Exercise:
Lines from the one containing "做好本职工作，在任何时候都不能放松对自己的要" to the end of the records, both ends included and exactly as written, are the whole answer, and no pictures go in it.

Exercise material:
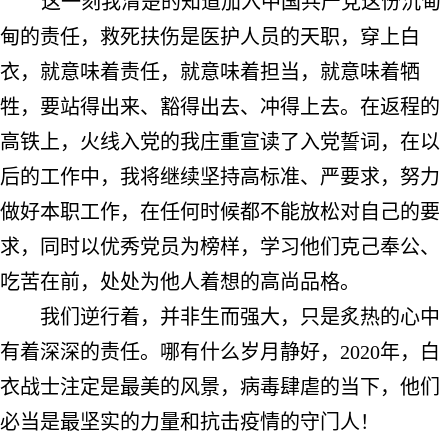
这一刻我清楚的知道加入中国共产党这份沉甸
甸的责任，救死扶伤是医护人员的天职，穿上白
衣，就意味着责任，就意味着担当，就意味着牺
牲，要站得出来、豁得出去、冲得上去。
在返程的
高铁上，火线入党的我庄重宣读了入党誓词，在以
后的工作中，我将继续坚持高标准、严要求，努力
做好本职工作，在任何时候都不能放松对自己的要
求，同时以优秀党员为榜样，学习他们克己奉公、
吃苦在前，处处为他人着想的高尚品格。
我们逆行着，并非生而强大，只是炙热的心中
有着深深的责任。哪有什么岁月静好，
2020
年，白
衣战士注定是最美的风景，病毒肆虐的当下，他们
必当是最坚实的力量和抗击疫情的守门人
！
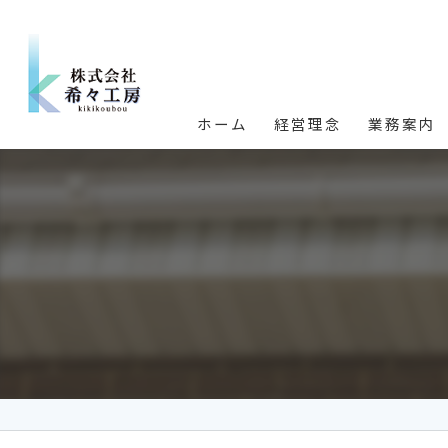
ホーム
経営理念
業務案内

Task solution:
做好本职工作，在任何时候都不能放松对自己的要
求，同时以优秀党员为榜样，学习他们克己奉公、
吃苦在前，处处为他人着想的高尚品格。
我们逆行着，并非生而强大，只是炙热的心中
有着深深的责任。哪有什么岁月静好，
2020
年，白
衣战士注定是最美的风景，病毒肆虐的当下，他们
必当是最坚实的力量和抗击疫情的守门人
！
ホーム
経営理念
業務案内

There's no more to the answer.